Примерно месяца через три после того апрельского дня, когда я впервые набрела на птичий приют, случилось потрясающее событие: мне купили двух щеглов! Но не в магазине у Михалыча, а на птичьем рынке, который тоже имел место быть в нашем городе. Добрая моя бабушка, замороченная моими нескончаемыми рассказами о них, дала денег; и я торжественно принесла домой великолепных пёстрых птичек. В магазине на Дамбе на тот момент щеглов не было, а ждать я больше была не в силах. Конечно, я сразу же поделилась радостью с Михалычем. Он был недоволен... сказал, что надо было дождаться «нашего товара», но дал мне несколько ценных советов по содержанию маленьких пленников. Я намеревалась держать их в большой-большой клетке, соответствующий заказ на которую уже был сделан соседу дяде Вите, тем более что и Софины родители, не выдержав нашего совместного натиска, разрешили ей наконец завести птичку. Так удачно всё складывалось!! Выпускать щеглов я уже передумала, рассудив, что надлежащие условия содержания заменят им вольную жизнь. Но злая судьба распорядилась иначе. Прошло всего две недели, и однажды поутру один из моих любимцев был обнаружен лежащим на полу своей клетки совершенно недвижимым, с поджатыми скрюченными лапками. Скорби моей не было предела…
– Вот что, что я сделала не так??! - рыдала я в подсобке Гнома, вытирая сопли серым затёртым носовым платком, выданным мне напрокат.
– Я кормила их вовремя нашим кор-мооом, я меняла им водичку два раза в день! Я клетку мыла кипяткоооом...
– Ну, Ника, ну успокойся, не вой. Скорее всего, они уже были больные. Говорил я тебе — дождись нашего товара, мы же их специально в карантине держим, чтобы проверить. И только потом продаём. Ника... Ни-ка!
– Никогда... никогда я больше не заведу дикую птичкууууу... выпущу второго... а что, если и он сдо- ох- неееет...
– Я подарю тебе другую птичку... здоровую, и она будет жить долго, и всё будет хорошо... Ну, не плачь... не плачь...
Постепенно успокоившись, я пила наш традиционный чай в угрюмом молчании, опустив красные опухшие глаза. Михалыч в это время прочитал мне целую лекцию об инфекционных болезнях птиц. По его словам, инфекция жила, скорее всего, в маленькой переносочке, которой пользуются нерадивые продавцы для передержки «продажных» птиц.
– Вот поэтому и не надо покупать ничего на птичьем рынке, там часто продают больных животных...
– А почему вы мне раньше об этом не говорили?! - разъярилась я не на шутку.
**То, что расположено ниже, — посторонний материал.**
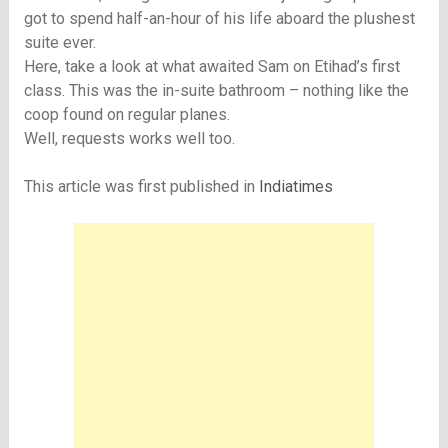
got to spend half-an-hour of his life aboard the plushest
suite ever.
Here, take a look at what awaited Sam on Etihad’s first
class. This was the in-suite bathroom – nothing like the
coop found on regular planes.
Well, requests works well too.
This article was first published in
Indiatimes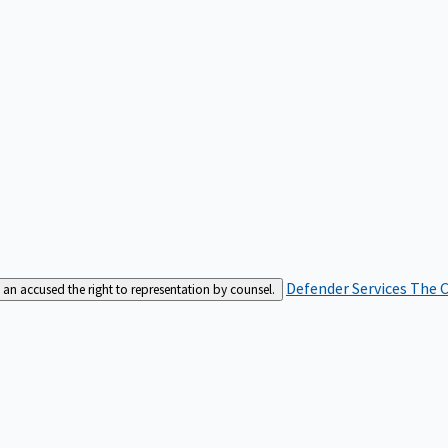
Defender Services
The C
an accused the right to representation by counsel.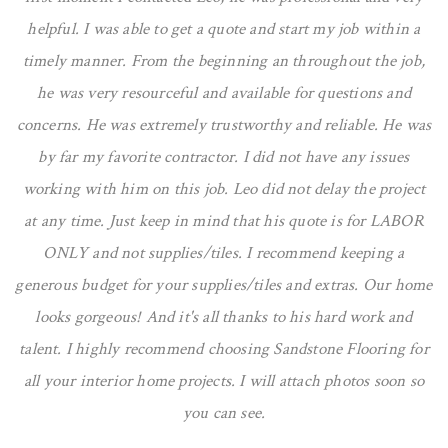
helpful. I was able to get a quote and start my job within a
timely manner. From the beginning an throughout the job,
he was very resourceful and available for questions and
concerns. He was extremely trustworthy and reliable. He was
by far my favorite contractor. I did not have any issues
working with him on this job. Leo did not delay the project
at any time. Just keep in mind that his quote is for LABOR
ONLY and not supplies/tiles. I recommend keeping a
generous budget for your supplies/tiles and extras. Our home
looks gorgeous! And it's all thanks to his hard work and
talent. I highly recommend choosing Sandstone Flooring for
all your interior home projects. I will attach photos soon so
you can see.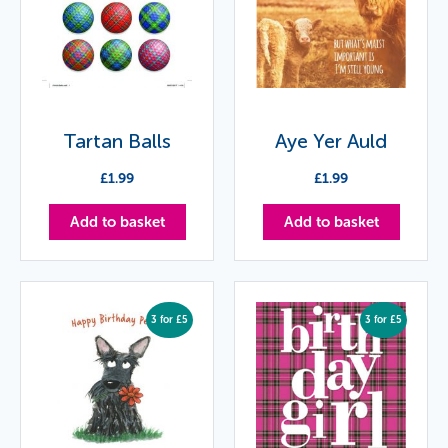
Tartan Balls
Aye Yer Auld
£
1.99
£
1.99
Add to basket
Add to basket
3 for £5
3 for £5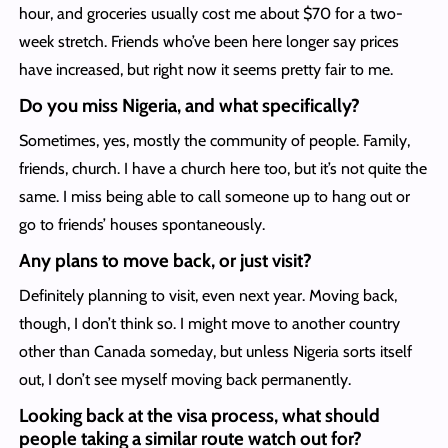
hour, and groceries usually cost me about $70 for a two-
week stretch. Friends who’ve been here longer say prices
have increased, but right now it seems pretty fair to me.
Do you miss Nigeria, and what specifically?
Sometimes, yes, mostly the community of people. Family,
friends, church. I have a church here too, but it’s not quite the
same. I miss being able to call someone up to hang out or
go to friends’ houses spontaneously.
Any plans to move back, or just visit?
Definitely planning to visit, even next year. Moving back,
though, I don’t think so. I might move to another country
other than Canada someday, but unless Nigeria sorts itself
out, I don’t see myself moving back permanently.
Looking back at the visa process, what should
people taking a similar route watch out for?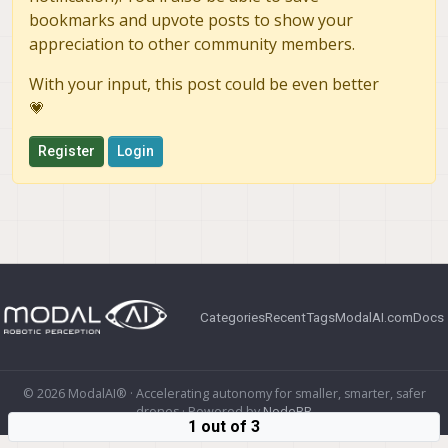
bookmarks and upvote posts to show your
appreciation to other community members.
With your input, this post could be even better
💗
Register
Login
Categories
Recent
Tags
ModalAI.com
Docs
© 2026 ModalAI® · Accelerating autonomy for smaller, smarter, safer
drones · Powered by
NodeBB
1 out of 3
– Как это не говорил? - опешил Михалыч, - Сто раз говорил, но разве ты слушаешь?!
– Слушаю!
– Значит, не слышишь! - отрезал мой собеседник, тоже обладавший крутым нравом.
– А теперь - хватит реветь, иди домой и приноси второго щегла сюда, мы его, возможно, подлечим. Вот тебе нормальная переноска, и топай!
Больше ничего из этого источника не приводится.